Il caso di questa coppia è molto frequente. Donne arabo israeliane – palestinesi con cittadinanza israeliana – che vanno ad abitare in Cisgiordania a causa di una legge del 2003, approvata per «motivi di sicurezza», che impedisce ai mariti di ottenere non solo il passaporto ma anche la residenza nello Stato ebraico. Migliaia sono nella condizione di Taghrid e Amr. Per loro non ci saranno miglioramenti sebbene in queste ultime due settimane, per la prima volta in 18 anni, questa legge sia stata vicina all’abrogazione. Concepita dallo scomparso premier israeliano Ariel Sharon «per impedire che i terroristi possano usare residenza e cittadinanza per compiere attentati», la legge deve essere rinnovata di anno in anno. Cosa accaduta puntualmente. Nei giorni scorsi però i partiti di destra che fanno riferimento all’ex premier Netanyahu, all’unico scopo di mettere in difficoltà il governo di Naftali Bennett, hanno comunicato che non avrebbero votato a favore. Lo scopo palese è quello di beneficiare delle esitazioni del partito islamista Raam, parte essenziale con i suoi 4 seggi della maggioranza, che chiede di abrogare la legge e di mettere fine alle discriminazioni.

Nelle ultime ore però sarebbe emerso un compromesso che dovrebbe permette di rinnovare la legge e di continuare ad impedire ai palestinesi in Cisgiordania e Gaza che sposano israeliani di ottenere la cittadinanza e la residenza. Raam, rivelava venerdì sera la tv Canale 12, cedendo alle pressioni degli altri partiti della coalizione si prepara ad accettare una soluzione minima: otterranno il ricongiungimento familiare quei palestinesi che hanno sposato israeliani prima del 2003. Ma riceveranno solo la residenza. Raam si asterrà al momento del voto sul rinnovo di quella che ha denunciato come una legge «razzista e antidemocratica», così come si è astenuto a metà settimana in seno all’esecutivo riguardo l’approvazione di progetti di espansione edilizia nelle colonie israeliane in Cisgiordania. Il passo del partito islamista comunque non mette del tutto al riparo il neonato governo Bennett.
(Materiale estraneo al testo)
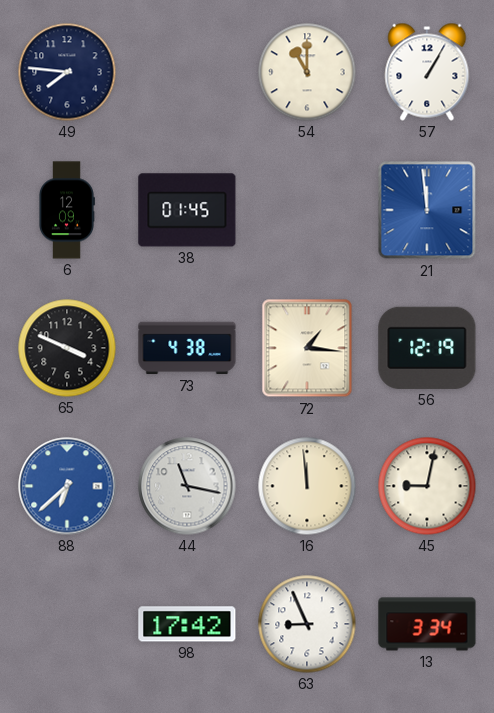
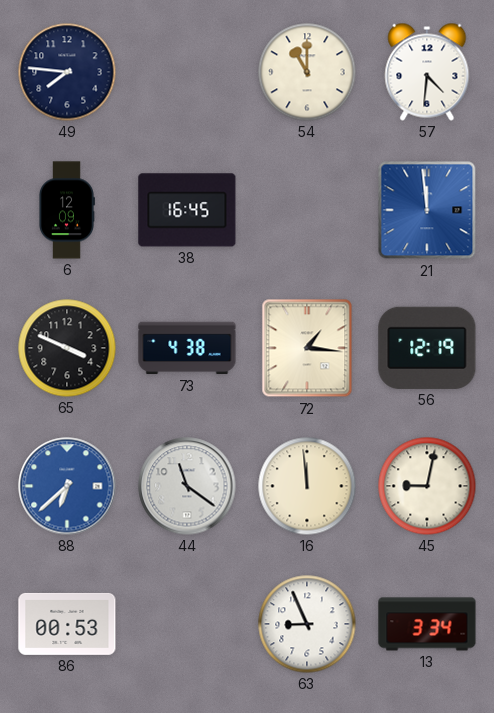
57: 1:05 -> 4:31
38: 01:45 -> 16:45
44: 11:17 -> 11:21
86: none -> 00:53
98: 17:42 -> none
La maggioranza, perciò, si augura che alcuni deputati dei partiti di destra all’opposizione scelgano di prolungare la legge. «Sono fiduciosa che l’opposizione che si definisce nazionalista sosterrà questa legge», auspica la parlamentare Idit Silman (Yamina), certa che arriverà il rinnovo entro la scadenza del 6 luglio.
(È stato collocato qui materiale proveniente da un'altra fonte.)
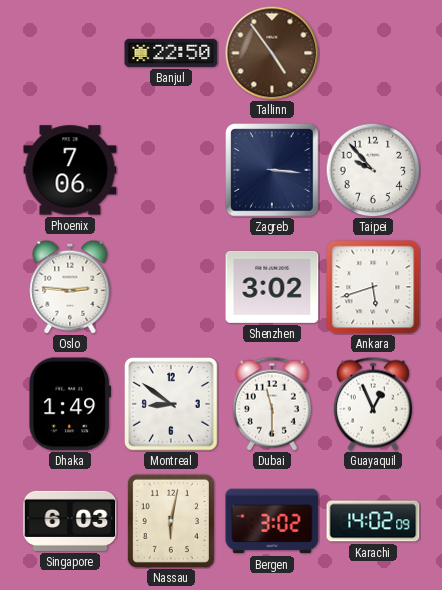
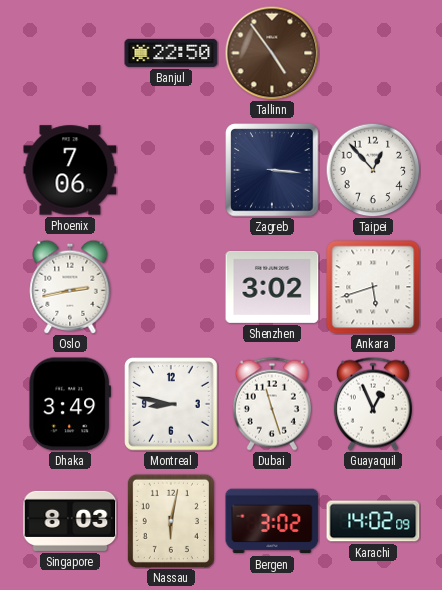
Taipei: 9:53 -> 12:53
Oslo: 2:46 -> 2:43
Dhaka: 1:49 -> 3:49
Montreal: 8:51 -> 8:47
Dubai: 11:30 -> 11:27
Singapore: 6:03 -> 8:03
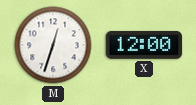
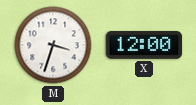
M: 12:33 -> 3:33
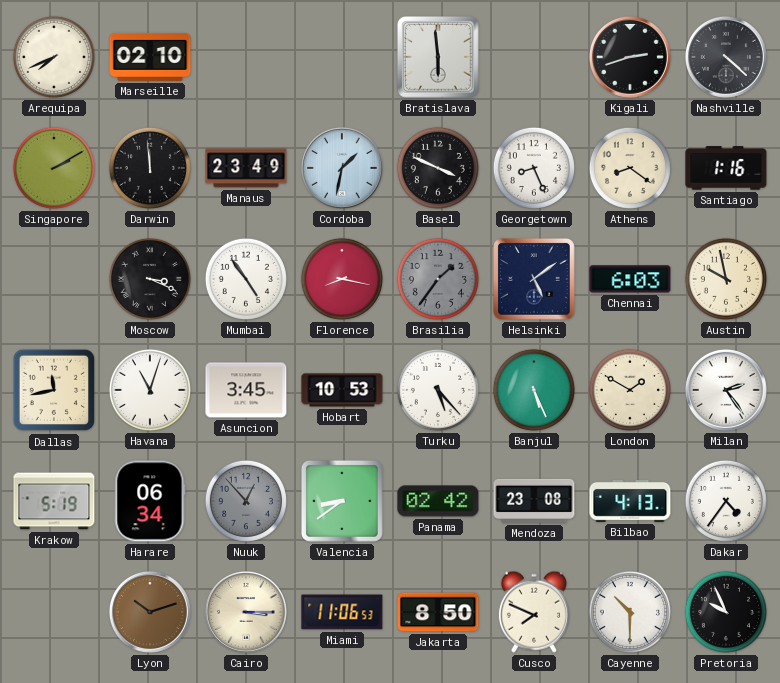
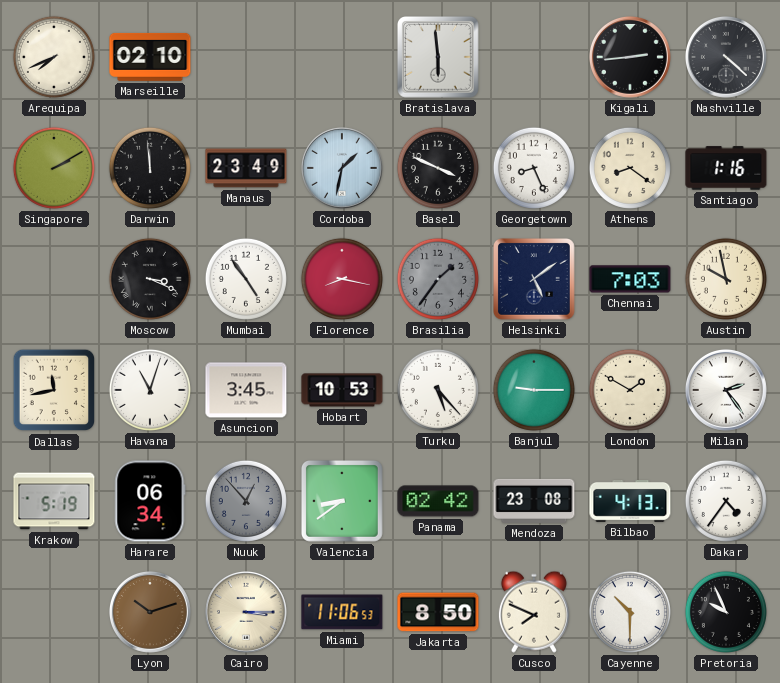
Kigali: 2:42 -> 2:44
Chennai: 6:03 -> 7:03
Banjul: 5:26 -> 9:15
Nel 2012 la Corte suprema israeliana respinse gli appelli presentato da organizzazioni per i diritti umani contro una legge approvata «in via provvisoria» con la motivazione di voler «combattere il terrorismo» e che resta in vigore dopo 18 anni. Se le coppie miste israelo-palestinesi vogliono vivere in piena armonia «che si trasferiscano nei Territori o altrove» commentò l’allora speaker della Knesset Reuven Rivlin (Likud). Nel frattempo, le autorità militari non hanno mai dimostrato che gli sposi «importati» da Cisgiordania e Gaza siano un pericolo per la sicurezza dello Stato.